James Bray

Personal information
- Born: 11 October 1790 Waldron, Sussex, England
- Died: 31 January 1869 (aged 78) Waldron, Sussex, England

Domestic team information
- 1826: Kent
- 1816–1827: Sussex

Career statistics
| Competition | FC |
| Matches | 8 |
| Runs scored | 164 |
| Batting average | 10.93 |
| 100s/50s | 0/0 |
| Top score | 27 |
| Catches/stumpings | 5/0 |
- Source: ESPNcricinfo, 5 December 2025

= James Bray (cricketer, born 1790) =

English cricketer (1790–1869)

James Bray (11 October 1790 – 31 January 1869) was an English cricketer who played at the beginning of the 19th century.

Bray was born at Waldron in Sussex in 1790. He was a gamekeeper by trade and played for Hawkhurst, close to the border between Sussex and Kent.

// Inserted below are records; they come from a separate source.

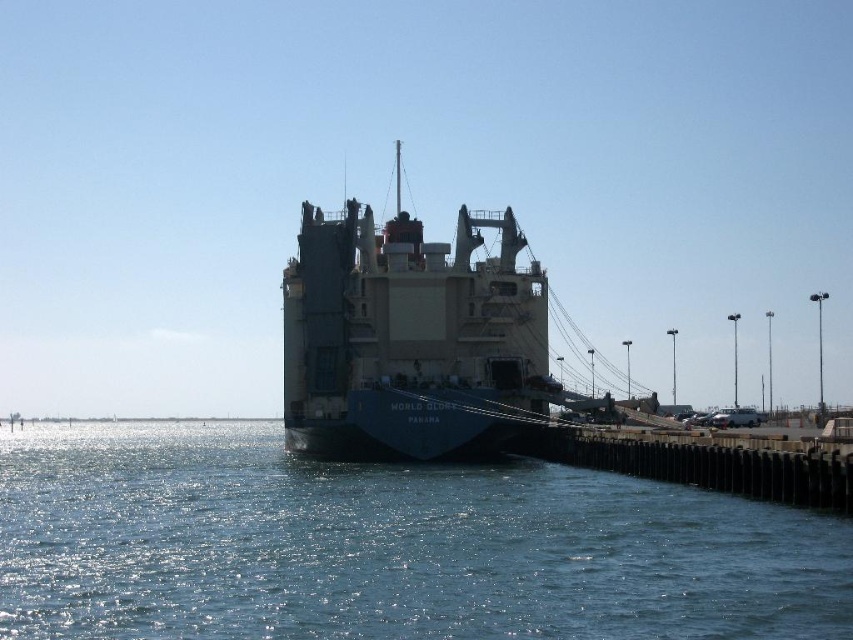 Question: Is blue water at lower left further to the viewer compared to green matte cargo ship at center?

Choices:
 (A) yes
 (B) no

Answer: (B)

Question: Can you confirm if blue water at lower left is thinner than green matte cargo ship at center?

Choices:
 (A) yes
 (B) no

Answer: (B)

Question: Does blue water at lower left have a greater width compared to green matte cargo ship at center?

Choices:
 (A) no
 (B) yes

Answer: (B)

Question: Which point is closer to the camera?

Choices:
 (A) (106, 611)
 (B) (537, 266)

Answer: (A)

Question: Which object is closer to the camera taking this photo?

Choices:
 (A) green matte cargo ship at center
 (B) blue water at lower left

Answer: (B)

Question: Among these points, which one is farthest from the camera?

Choices:
 (A) (393, 362)
 (B) (491, 513)

Answer: (A)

He played in a total of eight historically important matches between 1816 and 1827, four of which were for Sussex. He made his important debut in 1816 for Sussex, playing against Epsom at Lord's. In 1826 he played twice for Kent against Sussex and the following year played twice for Sussex against Kent. He also played two important matches for The Bs, one in 1817 and the other, his last, in 1827.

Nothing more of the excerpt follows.